**Work order:** Filter the material below so that only lines containing "Cancer" remain.

**Source data:**
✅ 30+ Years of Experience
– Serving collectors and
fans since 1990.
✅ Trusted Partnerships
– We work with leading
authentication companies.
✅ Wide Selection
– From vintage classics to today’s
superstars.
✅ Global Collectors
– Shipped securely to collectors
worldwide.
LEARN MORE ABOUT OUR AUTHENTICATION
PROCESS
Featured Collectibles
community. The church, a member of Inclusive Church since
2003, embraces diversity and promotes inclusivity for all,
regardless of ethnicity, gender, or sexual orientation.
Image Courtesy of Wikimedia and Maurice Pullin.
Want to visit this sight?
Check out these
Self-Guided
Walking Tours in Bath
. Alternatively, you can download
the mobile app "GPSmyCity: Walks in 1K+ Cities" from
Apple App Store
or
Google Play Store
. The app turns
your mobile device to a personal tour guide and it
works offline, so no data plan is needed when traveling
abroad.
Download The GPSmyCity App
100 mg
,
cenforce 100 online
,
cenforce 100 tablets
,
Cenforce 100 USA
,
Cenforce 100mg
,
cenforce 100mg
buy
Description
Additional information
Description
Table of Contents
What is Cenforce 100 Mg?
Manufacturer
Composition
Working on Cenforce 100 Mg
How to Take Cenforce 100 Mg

...

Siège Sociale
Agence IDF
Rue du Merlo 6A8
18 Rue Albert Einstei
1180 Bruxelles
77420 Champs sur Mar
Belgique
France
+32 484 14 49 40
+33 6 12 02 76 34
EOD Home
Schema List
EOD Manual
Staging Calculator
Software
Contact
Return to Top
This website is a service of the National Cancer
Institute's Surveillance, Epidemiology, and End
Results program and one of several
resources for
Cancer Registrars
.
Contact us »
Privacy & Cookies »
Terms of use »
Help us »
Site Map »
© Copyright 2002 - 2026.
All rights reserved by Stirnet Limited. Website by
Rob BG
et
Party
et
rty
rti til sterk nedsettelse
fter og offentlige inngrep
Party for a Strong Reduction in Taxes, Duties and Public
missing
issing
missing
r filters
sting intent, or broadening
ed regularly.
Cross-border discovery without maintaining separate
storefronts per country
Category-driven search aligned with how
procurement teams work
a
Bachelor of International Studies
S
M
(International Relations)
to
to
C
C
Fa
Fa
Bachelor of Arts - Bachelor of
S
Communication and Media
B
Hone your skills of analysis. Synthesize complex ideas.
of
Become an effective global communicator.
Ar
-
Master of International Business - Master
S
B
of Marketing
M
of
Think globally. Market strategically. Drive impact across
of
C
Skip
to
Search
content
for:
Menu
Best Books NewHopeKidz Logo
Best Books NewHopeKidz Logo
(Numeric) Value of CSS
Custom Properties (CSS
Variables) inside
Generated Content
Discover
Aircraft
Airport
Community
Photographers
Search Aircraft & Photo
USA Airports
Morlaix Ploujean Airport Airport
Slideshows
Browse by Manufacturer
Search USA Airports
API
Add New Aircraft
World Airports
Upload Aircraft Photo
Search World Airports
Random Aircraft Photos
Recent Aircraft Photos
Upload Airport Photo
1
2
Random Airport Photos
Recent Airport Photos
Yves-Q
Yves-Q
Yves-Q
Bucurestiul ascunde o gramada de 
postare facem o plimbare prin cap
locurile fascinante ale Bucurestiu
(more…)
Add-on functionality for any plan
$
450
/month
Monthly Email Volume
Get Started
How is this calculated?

**Output of the exercise:**
This website is a service of the National Cancer
Cancer Registrars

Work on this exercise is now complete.